INDIANAPOLIS — Reigning USAC National Midget champion Buddy Kofoid kept saying he wanted to kiss the bricks at Indianapolis Motor Speedway. First, he had to conquer the Speedway’s dirt.
Driving the No. 67 of Keith Kunz/Curb-Agajanian Motorsports, Kofoid did that in spectacular fashion Thursday night, outdueling Cannon McIntosh in a cushion-riding frenzy late in the Driven2SaveLives BC39 presented by WeatherTech at The Dirt Track at IMS.
The two drivers put on a thrilling show for the capacity crowd, exchanging the lead several times as the 39-lap main event wore on. The action featured both drivers using the highest portion of the track for grip, so much so that bouncing off the Turn 4 wall became part of their path.
On the final lap, Kofoid scooted away from McIntosh when McIntosh’s No. 08 machine of Dave Mac Dalby Motorsports bobbled slightly in Turn 2.

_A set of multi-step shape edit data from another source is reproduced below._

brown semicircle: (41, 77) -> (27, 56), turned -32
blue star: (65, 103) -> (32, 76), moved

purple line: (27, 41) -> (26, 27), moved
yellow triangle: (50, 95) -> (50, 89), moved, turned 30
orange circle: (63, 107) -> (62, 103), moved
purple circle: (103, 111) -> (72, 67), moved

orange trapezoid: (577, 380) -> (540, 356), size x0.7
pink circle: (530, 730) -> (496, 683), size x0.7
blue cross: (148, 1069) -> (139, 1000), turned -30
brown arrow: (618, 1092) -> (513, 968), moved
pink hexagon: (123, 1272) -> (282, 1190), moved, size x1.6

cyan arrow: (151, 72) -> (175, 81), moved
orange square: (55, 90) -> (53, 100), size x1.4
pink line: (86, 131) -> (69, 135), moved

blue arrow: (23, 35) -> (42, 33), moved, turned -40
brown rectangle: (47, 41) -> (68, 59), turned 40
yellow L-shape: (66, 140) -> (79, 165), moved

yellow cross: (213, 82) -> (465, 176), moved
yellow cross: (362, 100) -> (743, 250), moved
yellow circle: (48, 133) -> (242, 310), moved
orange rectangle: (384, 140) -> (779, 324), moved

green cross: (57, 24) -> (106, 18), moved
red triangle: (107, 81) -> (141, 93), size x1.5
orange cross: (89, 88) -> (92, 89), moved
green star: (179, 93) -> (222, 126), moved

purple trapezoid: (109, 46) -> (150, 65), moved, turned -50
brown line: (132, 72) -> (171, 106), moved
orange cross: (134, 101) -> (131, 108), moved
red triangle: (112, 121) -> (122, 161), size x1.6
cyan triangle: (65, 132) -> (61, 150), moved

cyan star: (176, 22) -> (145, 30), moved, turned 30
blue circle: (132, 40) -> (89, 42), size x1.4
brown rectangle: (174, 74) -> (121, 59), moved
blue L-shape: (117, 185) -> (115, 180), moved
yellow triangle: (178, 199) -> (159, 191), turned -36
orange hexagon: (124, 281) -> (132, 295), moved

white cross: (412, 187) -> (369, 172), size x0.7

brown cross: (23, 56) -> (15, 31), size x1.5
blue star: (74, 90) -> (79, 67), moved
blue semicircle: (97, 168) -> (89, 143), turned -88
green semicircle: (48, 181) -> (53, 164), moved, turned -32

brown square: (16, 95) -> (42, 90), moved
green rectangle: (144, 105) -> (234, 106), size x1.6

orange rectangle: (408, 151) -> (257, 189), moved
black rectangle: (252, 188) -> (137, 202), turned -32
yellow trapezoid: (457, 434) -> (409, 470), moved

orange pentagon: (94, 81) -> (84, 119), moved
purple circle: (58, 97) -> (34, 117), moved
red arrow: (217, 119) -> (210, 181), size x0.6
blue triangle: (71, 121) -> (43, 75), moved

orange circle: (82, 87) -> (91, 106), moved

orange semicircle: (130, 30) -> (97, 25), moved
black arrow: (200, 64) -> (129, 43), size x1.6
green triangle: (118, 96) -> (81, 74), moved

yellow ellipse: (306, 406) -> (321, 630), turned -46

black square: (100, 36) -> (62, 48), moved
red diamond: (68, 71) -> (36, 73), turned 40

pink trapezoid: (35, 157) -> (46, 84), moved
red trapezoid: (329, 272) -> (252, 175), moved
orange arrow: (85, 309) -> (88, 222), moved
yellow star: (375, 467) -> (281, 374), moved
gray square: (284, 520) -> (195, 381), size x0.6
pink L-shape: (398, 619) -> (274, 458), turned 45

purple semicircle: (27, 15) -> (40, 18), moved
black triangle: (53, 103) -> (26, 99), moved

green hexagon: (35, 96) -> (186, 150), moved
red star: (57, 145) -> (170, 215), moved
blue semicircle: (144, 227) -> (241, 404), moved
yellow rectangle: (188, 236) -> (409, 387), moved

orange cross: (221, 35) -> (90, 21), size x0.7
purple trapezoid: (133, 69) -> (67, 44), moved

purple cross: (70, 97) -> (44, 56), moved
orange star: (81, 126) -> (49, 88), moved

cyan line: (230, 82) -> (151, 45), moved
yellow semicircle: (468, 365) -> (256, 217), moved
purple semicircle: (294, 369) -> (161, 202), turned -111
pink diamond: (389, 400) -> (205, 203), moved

“This is the biggest midget win of my career,” Kofoid said before kissing the Yard of Bricks mounted in the wall at the finish line. “It’s something special, and I feel like it hasn’t even sunk in yet.”
Kofoid, a native of Penngrove, California, said he had to catch his breath after what he described as “almost giving (the lead) away on the last restart” as he again went breathtakingly high in Turn 4.
“I started ripping the fence and if I put (the car) upside-down, I put it upside-down,” he said, laughing. “Luckily, that didn’t happen.”
Of the frequent wall contact with his right-side tires, Kofoid said “some of it was intentional, some of it was an accident. A lot of the time it worked out, and luckily I didn’t get bit.”
Said McIntosh, who led much of the first half of the race: “It was fun racing with him there. I feel like we were able to push each other to the limit without going over the limit. That was a cool battle.”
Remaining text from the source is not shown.